Triggered by python -m bc_dev_tools pipeline or interactive menu option 1. This is the core matching workflow.

Import & Compare Pipeline

Flow:

  1. Data Sources (green) -- FAQ issue types are fetched from the FAQ REST API; BC fault code relationships are read from an Excel file.
  2. Import Layer (gray) -- The FAQ API client authenticates and retrieves data; the database manager uses pandas to read the Excel file. Both are stored as flat tables in SQLite.
  3. Normalization (blue) -- Each flat table is decomposed into dimension tables (see Data Model) and a normalized fact table. SQL views are created for convenience.
  4. Matching (purple) -- The faqbc_data_matcher compares each BC row against every FAQ row using difflib.SequenceMatcher across four mapped column pairs. The default similarity threshold is 0.85.
  5. Output (red) -- Match results are written back to the BC source table, then exported to comparison_results.xlsx with three sheets: All Results, Matched, and Unmatched.

Failed CSM Resolver Pipeline

Triggered by python -m bc_dev_tools resolve run. This pipeline automates the resolution of failed CSM quality report submissions.
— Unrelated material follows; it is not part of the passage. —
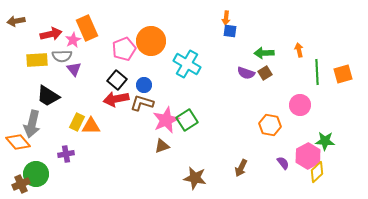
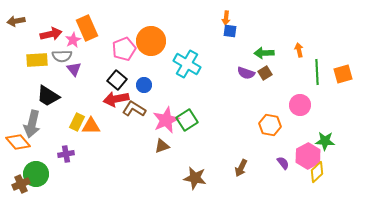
brown L-shape at (142, 103): moved 8 px left, 6 px down; rotated 15 degrees clockwise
Failed CSM Resolver Pipeline

Flow:

  1. Configuration (gray) -- Determines the date cutoff. By default, loads the last successful run date from .last_run.json for incremental processing. --full fetches all records; --since YYYY-MM-DD sets a custom cutoff.
  2. Data Fetch (green) -- Two parallel fetches: BC OData API retrieves posted service invoices where csmQualityReportFailed = true and orderDate >= cutoff; FAQ REST API retrieves the issue type hierarchy.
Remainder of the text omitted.